Maintenant, bien réveillé, il m’écoute attentivement, comprend mon dilemme et propose tout naturellement de dormir avec lui en sous-vêtement. Il me promet qu’il ne se passera rien, si je ne le provoque pas. Mon œil ! Tous les hommes sont pareils, en présence d’une femme, ils ne peuvent plus se contrôler ! Mais j’ai trop envie d’être avec lui, tant pis, aujourd’hui ou demain, qu’importe !

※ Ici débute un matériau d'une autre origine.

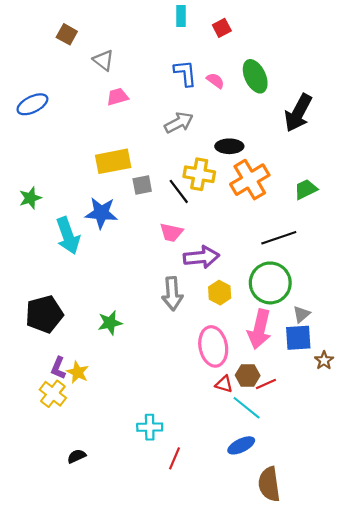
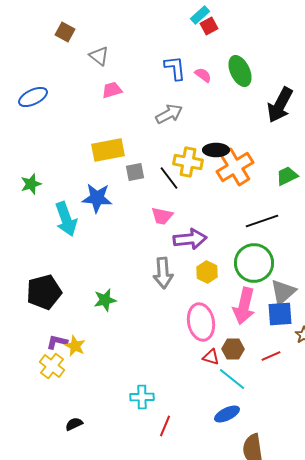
cyan rectangle: (181, 16) -> (200, 15), moved, turned 48
black ellipse: (229, 146) -> (216, 150), moved
gray triangle: (301, 314) -> (283, 292), size x1.6
purple L-shape: (58, 368) -> (57, 342), turned 80
red line: (266, 384) -> (271, 356), moved

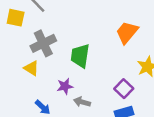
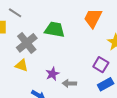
green trapezoid: (80, 56) -> (55, 29), moved, turned 105

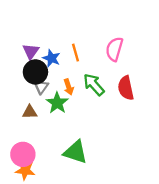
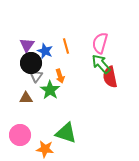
green arrow: (94, 85) -> (101, 64), moved
orange star: (25, 170) -> (45, 149), moved

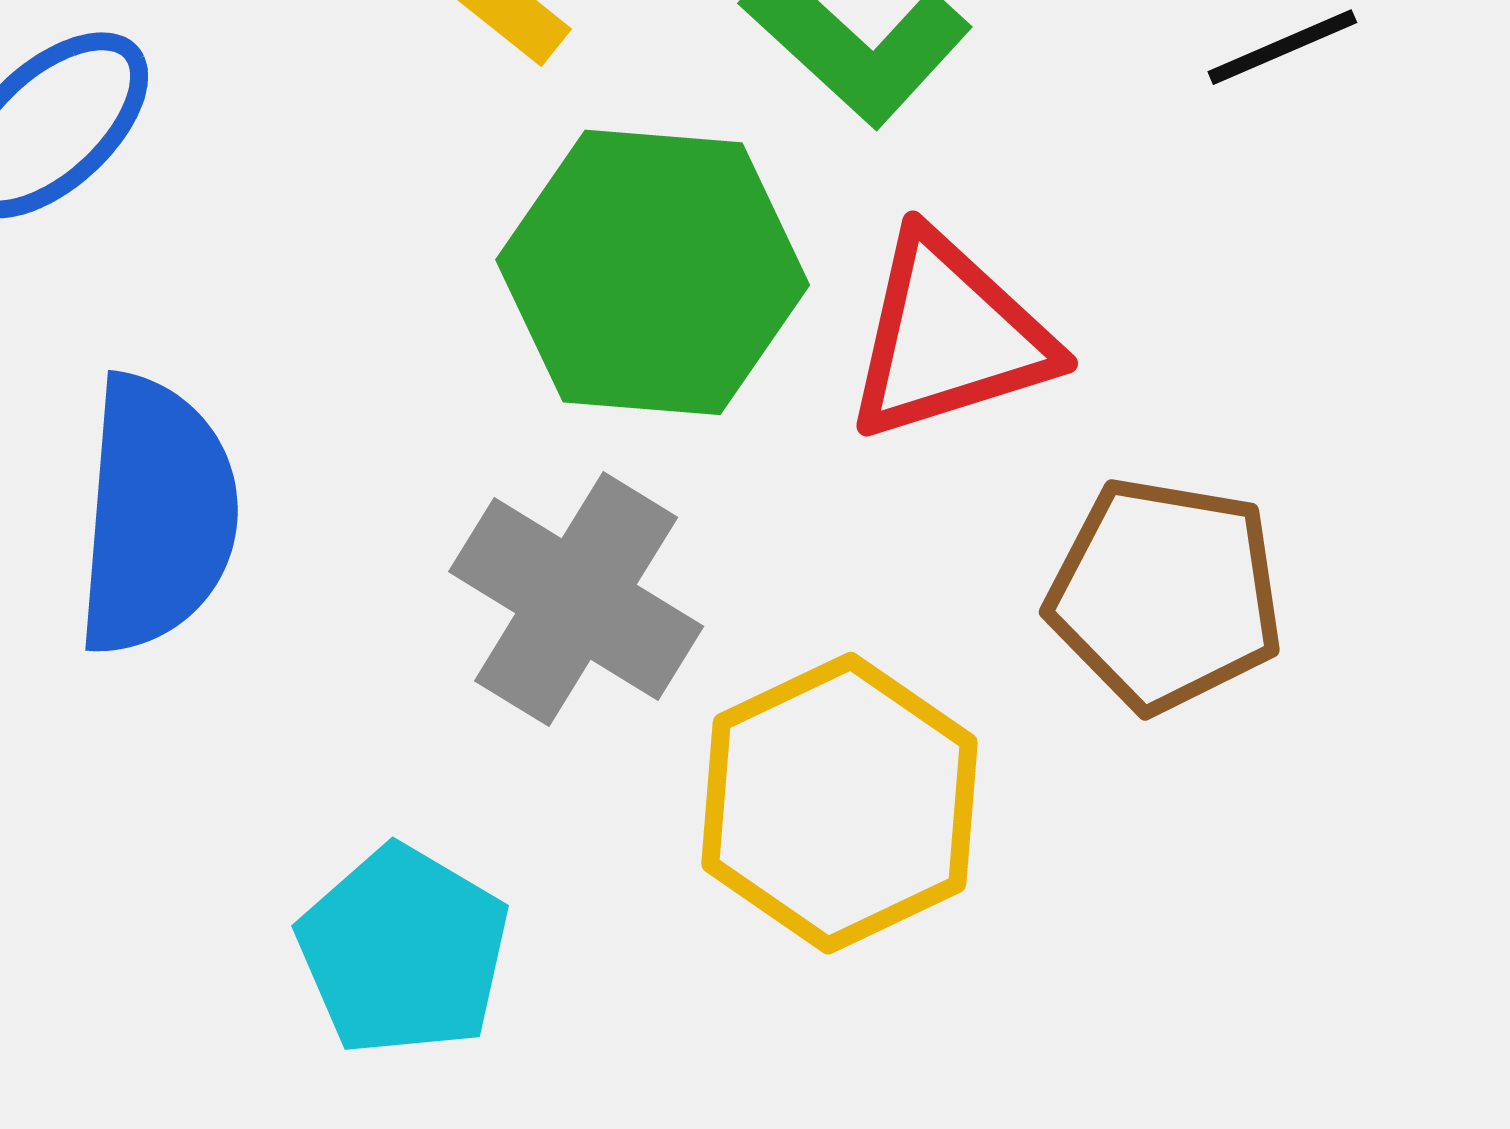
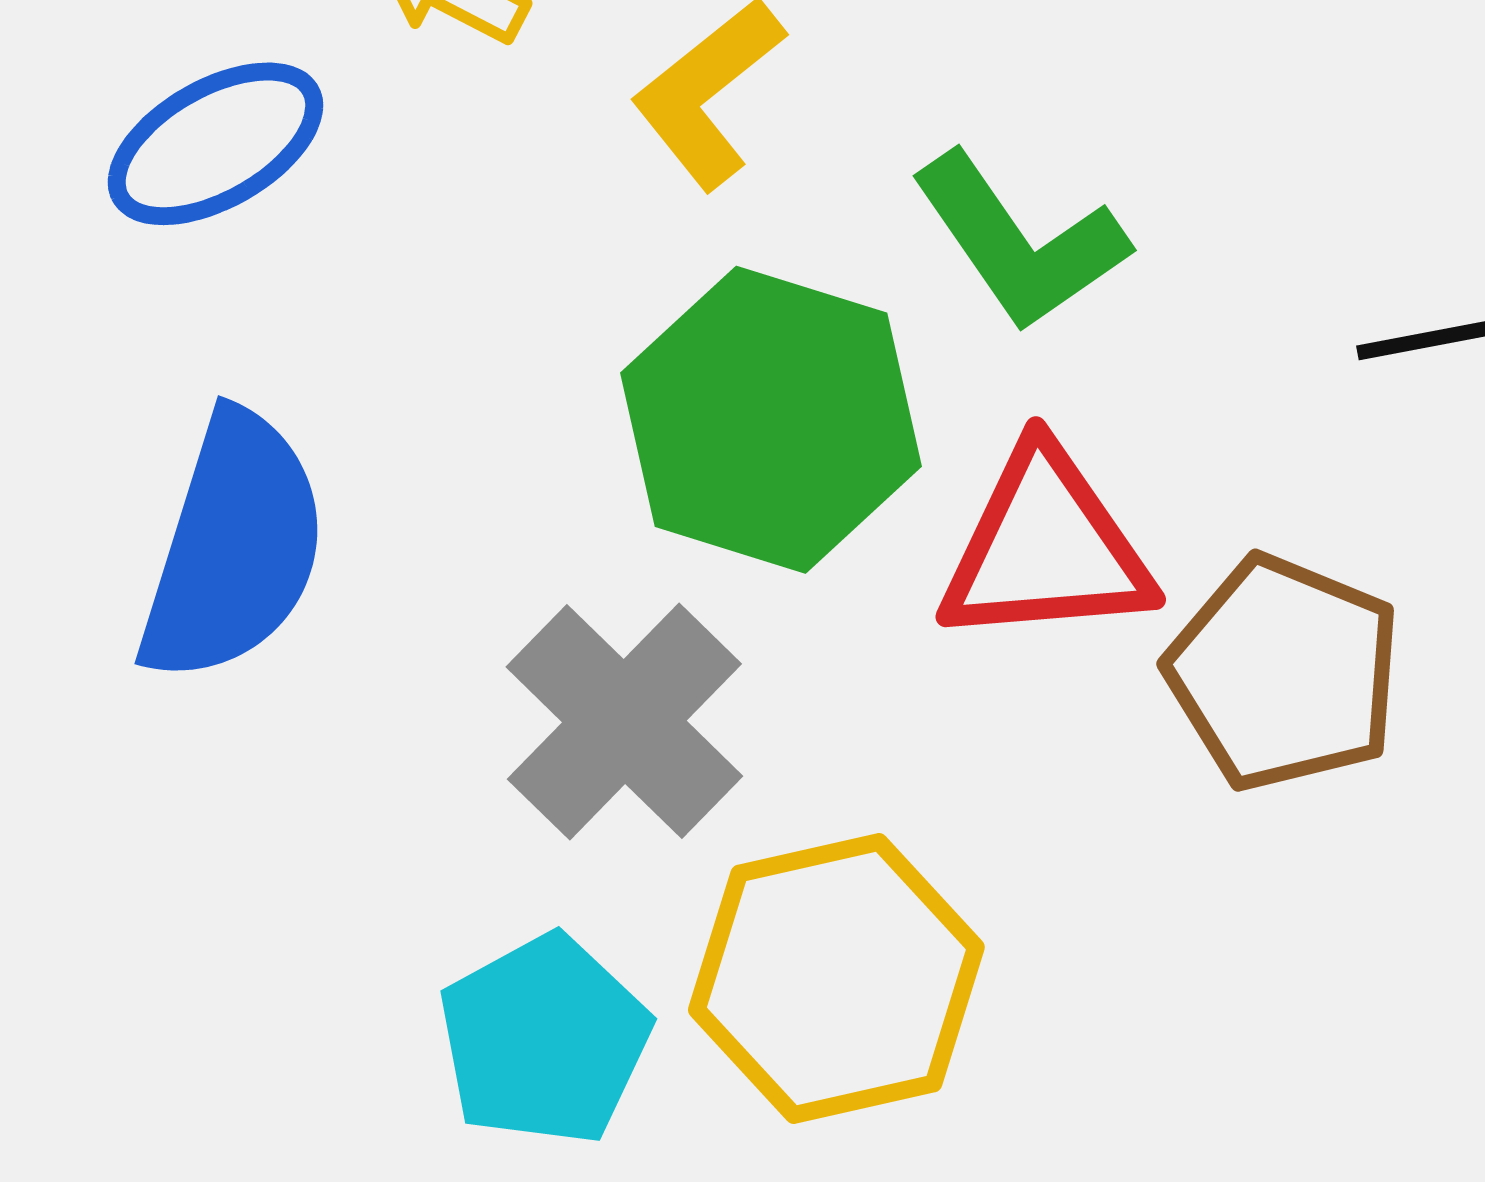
brown pentagon: (1165, 595) -> (1284, 673), moved
cyan pentagon: (403, 951) -> (544, 1040), moved

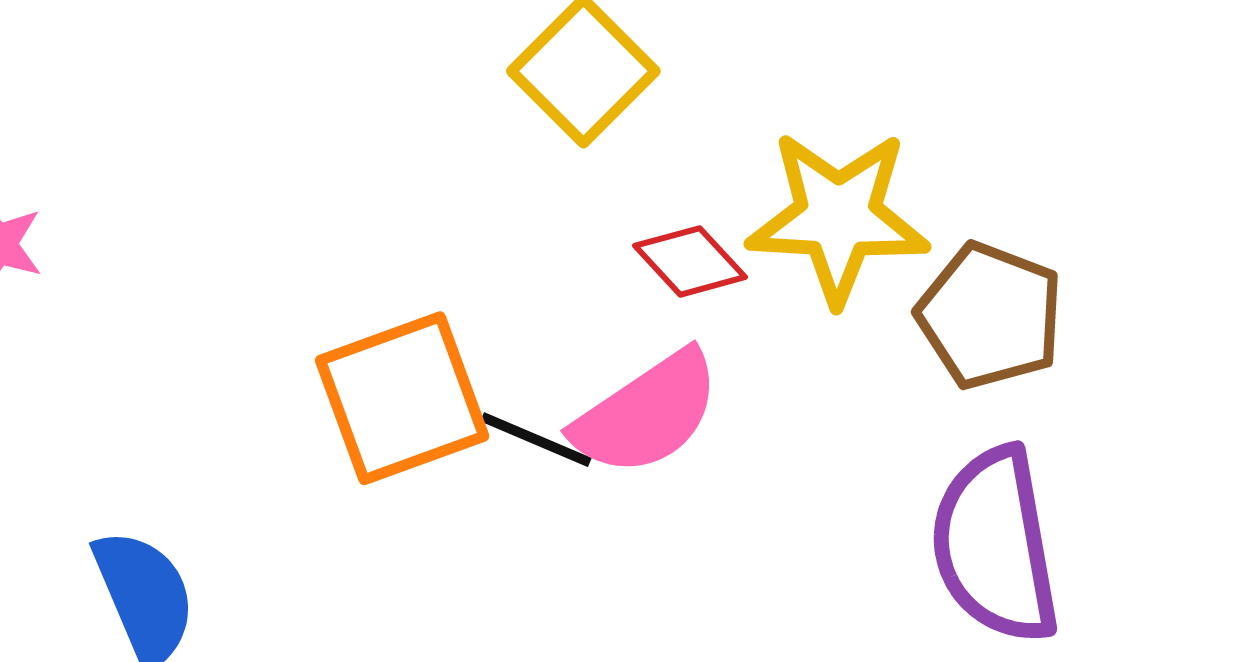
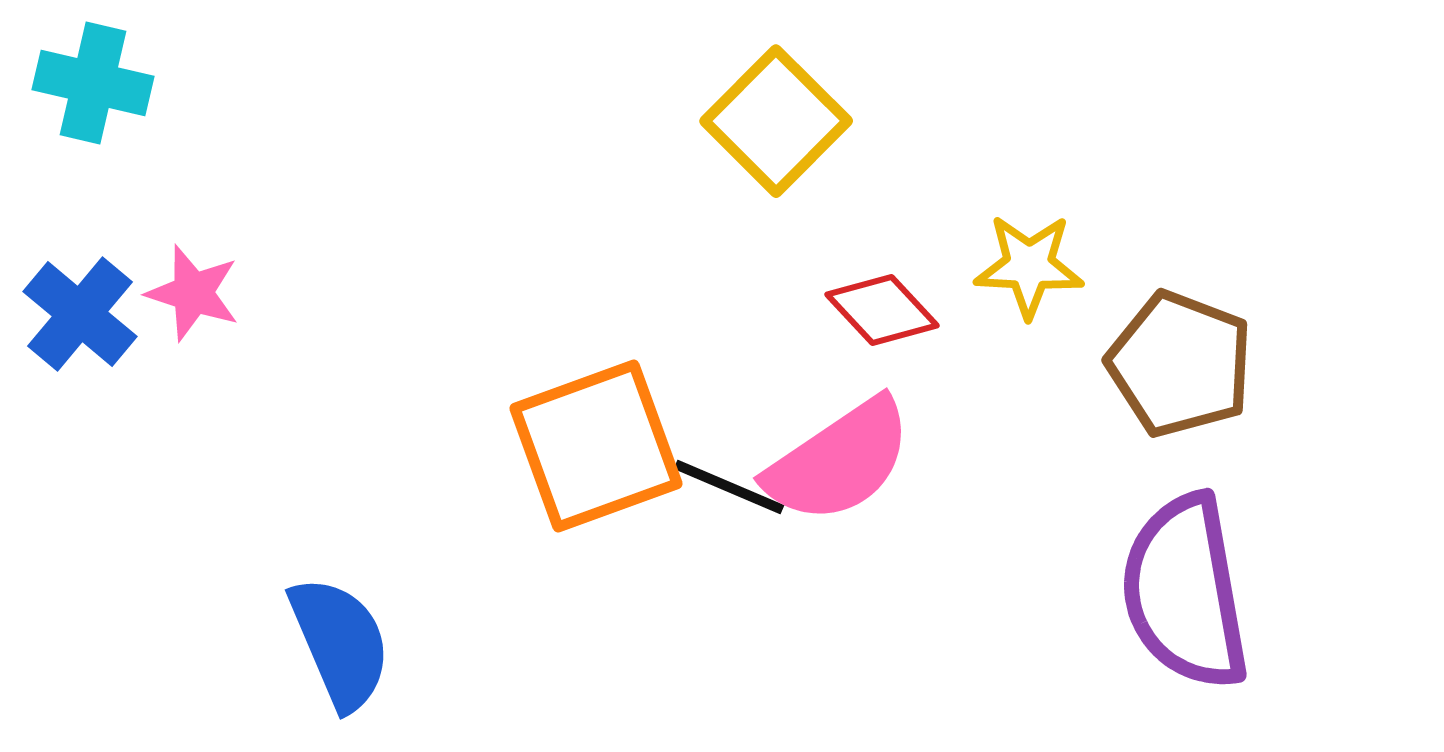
yellow star: (838, 217) -> (1029, 266), size x0.6

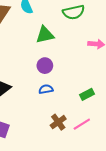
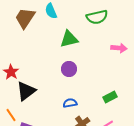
blue semicircle: (46, 89) -> (70, 103), moved

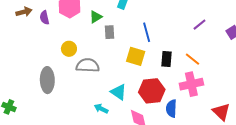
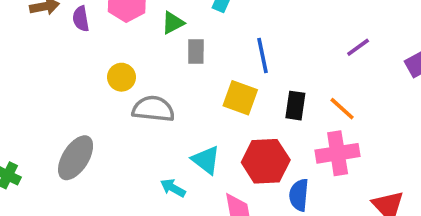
gray ellipse: (47, 80) -> (76, 158), moved, turned 30

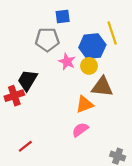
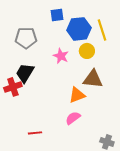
gray pentagon: (47, 40) -> (26, 38), moved
blue hexagon: (92, 46) -> (79, 29), moved
yellow circle: (89, 66) -> (87, 51), moved
red line: (25, 146) -> (35, 133), moved, turned 32

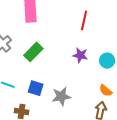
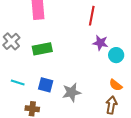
green rectangle: (33, 52) -> (42, 49), turned 36
purple star: (80, 55) -> (100, 43), moved

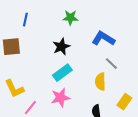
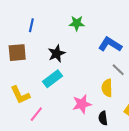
black star: (61, 47) -> (57, 54), moved
cyan rectangle: (62, 73) -> (53, 79), moved
pink star: (60, 98) -> (82, 104), moved

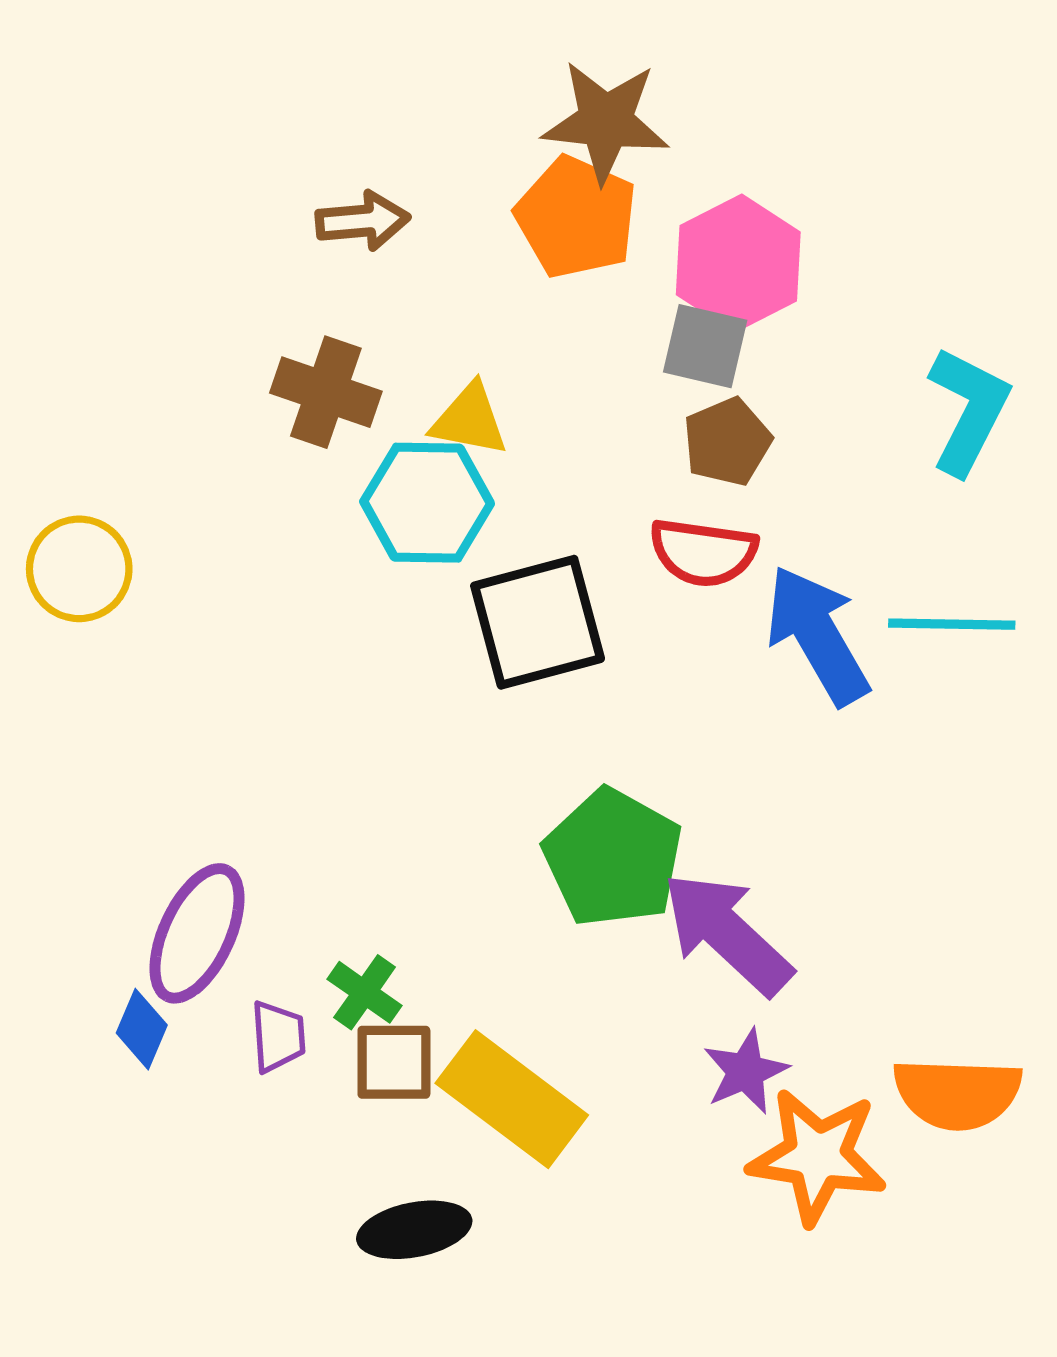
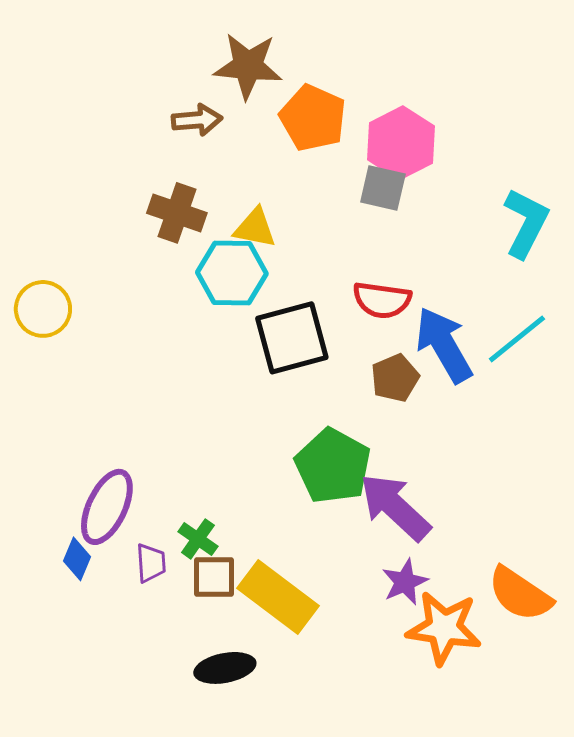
brown star: (606, 122) -> (248, 66), moved
brown pentagon: (727, 442) -> (395, 378), moved
cyan line: (952, 624) -> (517, 339), turned -40
orange semicircle: (957, 1094) -> (520, 594), turned 32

Je laisse glisser ma robe de chambre sur le sol, j’espère que le spectacle lui plaît : je suis nue, excepté ma petite culotte de dentelle blanche. J’éteins et me glisse dans le lit, tout contre lui. Je ne peux m’empêcher de le toucher, ma main se pose sur sa cuisse, puis remonte jusqu’à son slip, qu’elle effleure pour jauger l’animal, il est de bonne taille et dans les meilleures dispositions. Mais Jean tempère mes ardeurs, me rappelle notre marché. Il me serre contre lui, je sens mes tétons qui s’écrasent sur son torse. Il m’embrasse très tendrement, me souhaite une bonne nuit et s’endort comme un chérubin.
Il était sérieux, alors, quand il m’a promis qu’il ne se passerait rien ! Je suis un peu frustrée, mais quel gentleman ! Allez, encore un bon point !
Quand je me réveille, Jean est déjà parti. Je suis triste. C’est gentil de ne pas me réveiller, mais un baiser aurait été si doux. Il me faudra l’attendre jusqu’au soir, la journée va me sembler longue.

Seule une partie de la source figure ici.